Chinese hackers breached the email of Commerce Secretary Gina Raimondo and State Department officials in the weeks before State Secretary Antony Blinken visited Beijing in June, New York Times reported citing United States officials.
The investigation is underway, but the United States officials, on July 12, downplayed the idea that the Chinese hackers, who are likely to be part of the military or spy services, have stolen the sensitive information, insisting that no classified email or cloud systems were penetrated. The State Department’s cybersecurity team first discovered the intrusion.
Raimondo, who has been one of the most outspoken critics of Beijing in the administration, was among the targets, according to two United States officials. Recently, she tightened export controls on China, threatening to cut off the country’s supply of United States semiconductor technology if it provides the chips to Russia. Raimondo is also expected to visit China by the end of the summer, reported New York Times.
It is unclear if Raimondo was the intended target of the breach, but the commerce secretary has been part of the Biden administration’s efforts to place sanctions on Chinese companies amid rising tensions between the two countries. The commerce department oversees the United States Government’s “Entity List,” which is a list of foreign individuals, companies, and Governments which are restricted from importing United States technology without a proper license. Currently, the list features more than 600 Chinese entities, Forbes reported.
Based on their preliminary investigation, officials believe she was the only cabinet-level official to be successfully hacked. The hackers were not able to acquire emails in Blinken’s Microsoft 365 account, even as they got access to other State Department email boxes, officials said.

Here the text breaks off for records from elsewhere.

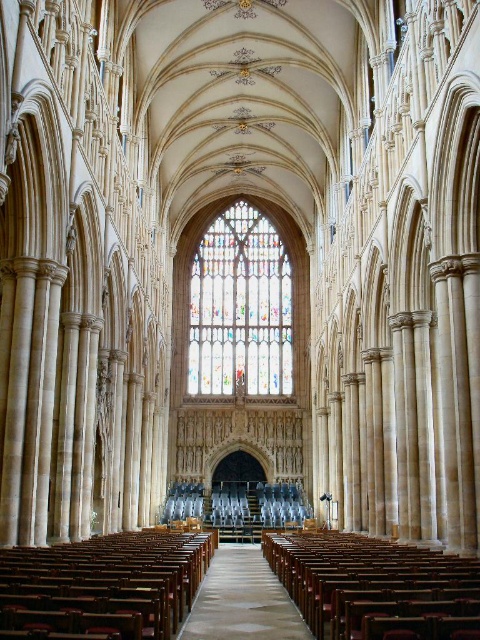 You are standing at the entrance of the cathedral and want to take a photo of the multicolored stained glass at center. Considering the cathedral is symmetrical, where should you position yourself to ensure the stained glass is centered in your photo?

Since the multicolored stained glass at center is located at point (240, 307), which is nearly the center of the image, positioning yourself directly in the middle of the entrance area would ensure the stained glass is centered in your photo.

You are standing in the cathedral and want to reach the point marked at coordinates point (x=214, y=353). The cathedral has a maximum allowed walking distance of 400 feet. Can you safely reach that point without exceeding the limit?

The distance of point (x=214, y=353) from viewer is 446.16 feet, which exceeds the maximum allowed walking distance of 400 feet. Therefore, you cannot safely reach that point without exceeding the limit. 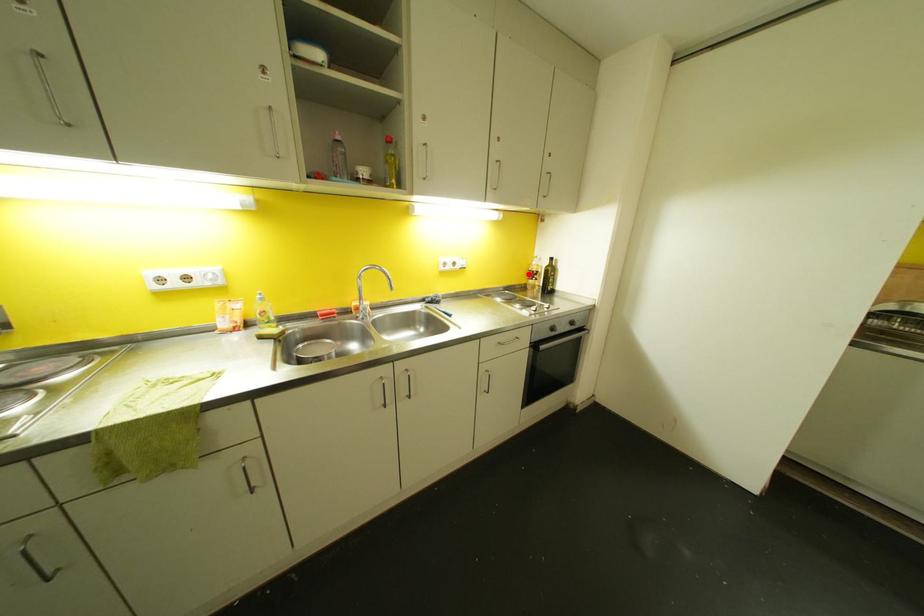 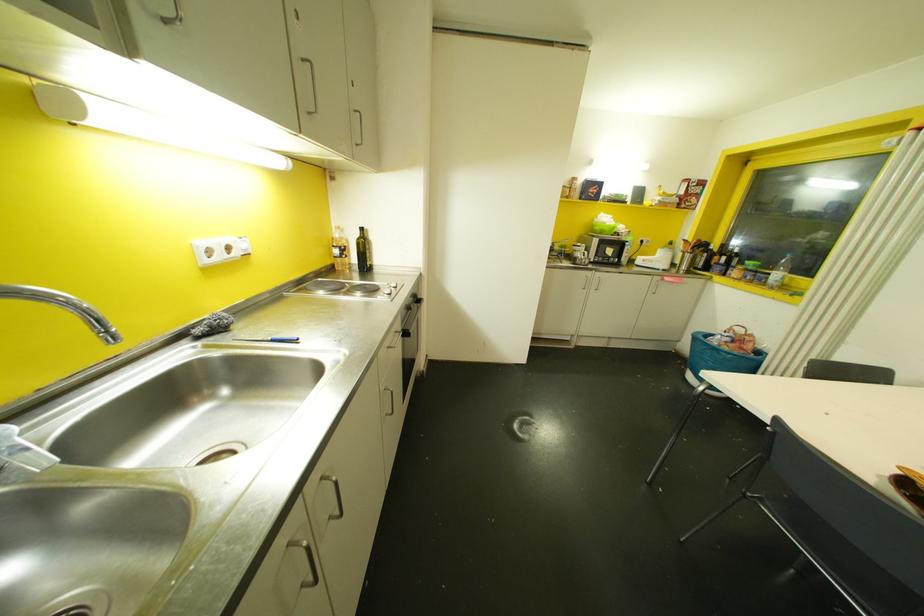 Where in the second image is the point corresponding to the highlighted location from the first image?

(335, 251) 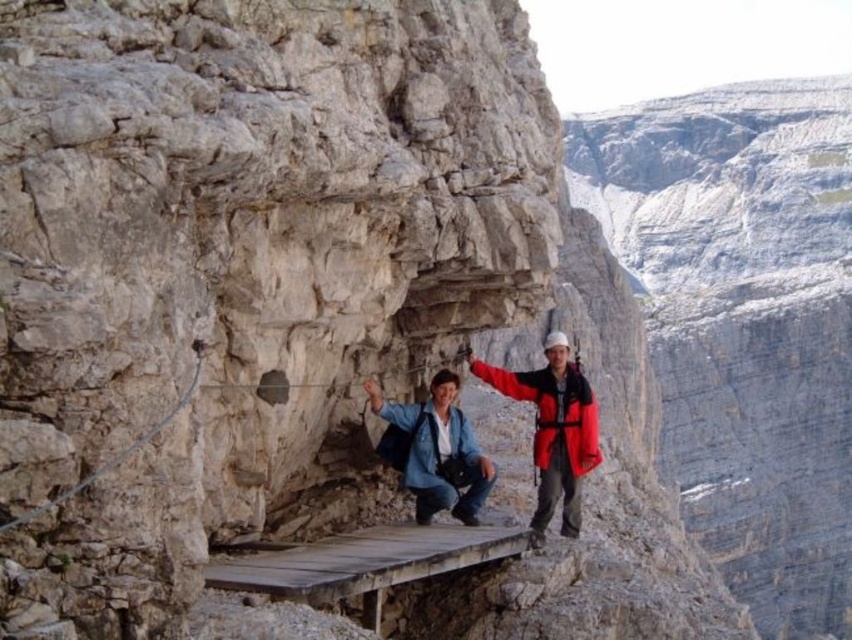 You are a photographer standing at the edge of the wooden platform. You want to capture a photo of the gray rock cliff at right in the foreground while including the two people on the platform. Since the cliff is 105.09 meters away, will you need to adjust your camera focus to ensure both the cliff and the people are in focus?

The gray rock cliff at right is 105.09 meters from the camera. To ensure both the cliff and the people on the platform are in focus, you should adjust your camera focus to a point that covers this distance, possibly using a smaller aperture for a greater depth of field.

You are a hiker who needs to take a photo of the gray rock cliff at right from the wooden platform. Where should you stand on the platform to ensure the cliff is in the frame?

To take a photo of the gray rock cliff at right from the wooden platform, you should stand at the position corresponding to the coordinates provided in the description, which is at point (743, 323). This ensures the cliff is centered in your frame.

You are a hiker planning to cross the narrow wooden platform between the gray rock cliff at right and the matte blue jacket at center. Based on the scene, which object is higher in elevation?

The gray rock cliff at right is located above the matte blue jacket at center, so it is higher in elevation. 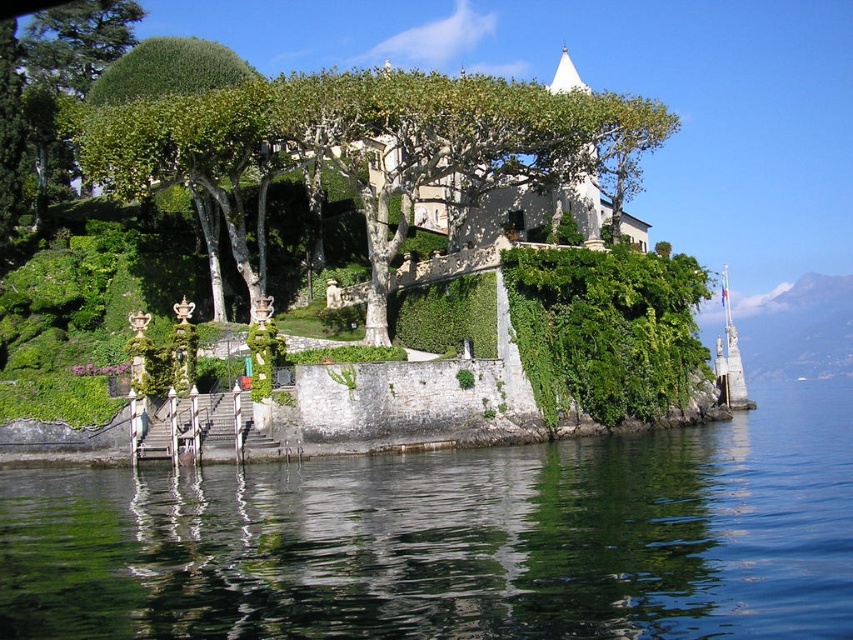 Does transparent water at lower center have a greater height compared to green leafy tree at upper left?

No, transparent water at lower center is not taller than green leafy tree at upper left.

Does transparent water at lower center have a lesser height compared to green leafy tree at upper left?

Indeed, transparent water at lower center has a lesser height compared to green leafy tree at upper left.

Who is more forward, (763,477) or (260,83)?

Point (763,477) is more forward.

Locate an element on the screen. This screenshot has height=640, width=853. transparent water at lower center is located at coordinates (456, 540).

In the scene shown: Does green leafy tree at upper center come behind green leafy tree at upper left?

No.

Locate an element on the screen. This screenshot has height=640, width=853. green leafy tree at upper center is located at coordinates (375, 145).

Can you confirm if green leafy wall at upper center is taller than green leafy tree at upper left?

No, green leafy wall at upper center is not taller than green leafy tree at upper left.

Does green leafy wall at upper center have a lesser height compared to green leafy tree at upper left?

Indeed, green leafy wall at upper center has a lesser height compared to green leafy tree at upper left.

Who is more forward, (554, 378) or (90, 134)?

Point (554, 378)

This screenshot has width=853, height=640. What are the coordinates of `green leafy wall at upper center` in the screenshot? It's located at (605, 328). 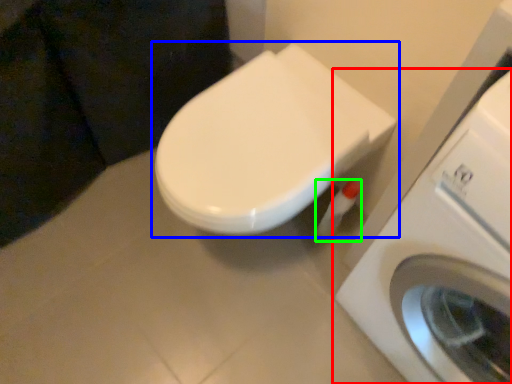 Question: Based on their relative distances, which object is nearer to washing machine (highlighted by a red box)? Choose from toilet (highlighted by a blue box) and toilet paper (highlighted by a green box).

Choices:
 (A) toilet
 (B) toilet paper

Answer: (A)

Multiple officials said the attack was aimed at individual email accounts rather than a large-scale exfiltration of data, which Chinese hackers are suspected of having done before.

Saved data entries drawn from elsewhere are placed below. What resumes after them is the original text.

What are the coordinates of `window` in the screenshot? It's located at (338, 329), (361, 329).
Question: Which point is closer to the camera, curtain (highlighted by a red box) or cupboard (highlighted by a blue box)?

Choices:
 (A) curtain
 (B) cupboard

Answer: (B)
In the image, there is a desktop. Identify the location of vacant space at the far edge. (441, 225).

US President Joe Biden’s administration officials declined to give a full accounting of which the hackers had targeted officials.
Earlier, on July 11, Microsoft revealed that the Chinese hackers, with the intention to collect intelligence on the United States, have gained access to Government email accounts. The attack was targeted, according to a person briefed on the intrusion into the government networks, with the hackers going after specific accounts rather than carrying out a broad-brush intrusion that would suck up enormous amounts of data.

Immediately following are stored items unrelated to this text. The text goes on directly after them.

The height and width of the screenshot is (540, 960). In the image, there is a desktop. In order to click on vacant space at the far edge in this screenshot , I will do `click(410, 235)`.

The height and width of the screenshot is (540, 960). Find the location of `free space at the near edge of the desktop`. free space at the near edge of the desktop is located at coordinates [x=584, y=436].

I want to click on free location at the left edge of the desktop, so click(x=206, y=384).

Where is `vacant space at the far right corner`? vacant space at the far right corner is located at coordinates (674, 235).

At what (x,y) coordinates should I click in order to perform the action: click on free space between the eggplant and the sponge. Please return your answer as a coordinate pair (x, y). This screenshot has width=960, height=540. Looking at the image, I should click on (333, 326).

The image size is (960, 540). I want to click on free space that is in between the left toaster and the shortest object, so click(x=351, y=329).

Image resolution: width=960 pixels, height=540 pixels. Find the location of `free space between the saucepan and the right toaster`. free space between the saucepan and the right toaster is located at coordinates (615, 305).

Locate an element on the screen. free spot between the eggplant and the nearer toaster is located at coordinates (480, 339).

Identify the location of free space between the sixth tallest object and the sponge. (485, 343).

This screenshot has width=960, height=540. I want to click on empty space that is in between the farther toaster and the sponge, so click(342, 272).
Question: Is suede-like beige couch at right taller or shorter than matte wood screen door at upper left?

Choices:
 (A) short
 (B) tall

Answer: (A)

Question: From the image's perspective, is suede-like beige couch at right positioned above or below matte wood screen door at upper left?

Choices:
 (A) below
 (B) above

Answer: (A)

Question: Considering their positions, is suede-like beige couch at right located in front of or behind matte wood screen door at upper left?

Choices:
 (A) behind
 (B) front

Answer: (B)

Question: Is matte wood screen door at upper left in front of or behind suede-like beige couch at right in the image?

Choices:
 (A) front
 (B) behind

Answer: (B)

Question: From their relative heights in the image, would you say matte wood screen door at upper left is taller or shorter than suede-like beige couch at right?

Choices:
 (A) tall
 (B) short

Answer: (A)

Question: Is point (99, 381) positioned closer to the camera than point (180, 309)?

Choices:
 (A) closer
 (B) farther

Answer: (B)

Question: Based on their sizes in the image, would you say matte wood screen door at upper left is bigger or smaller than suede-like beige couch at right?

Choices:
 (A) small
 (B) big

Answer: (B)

It is pertinent to mention that the State Department discovered the intrusion on June 16 and informed Microsoft that day, just ahead of Blinken’s trip to Beijing, a United States official said. He departed from Washington that evening.
After Blinken, Treasury Secretary Janet L Yellen also visited Beijing. President Biden and Xi Jinping, Chinese Premier, agreed in a meeting in Bali, Indonesia, last November to try to stabilize relations, but tensions between the two nations ramped up when the Pentagon discovered and shot down a Chinese spy balloon that was floating over the continental United States in early February.
After the discovery of the spy balloon hovering in United States skies, Blinken’s visit to China in February was cancelled. In a statement on July 12, the State Department said that after detecting “anomalous activity,” the Government took steps to secure the systems and “will continue to closely monitor and quickly respond to any further activity.”
After the State Department reported the hack to Microsoft, the company found that the hackers had also targeted some 25 organisations, including Government agencies, according to New York Times.
The Commerce Department was notified about the breach by Microsoft, and it took “immediate action to respond,” a spokesperson told the press without providing exact details.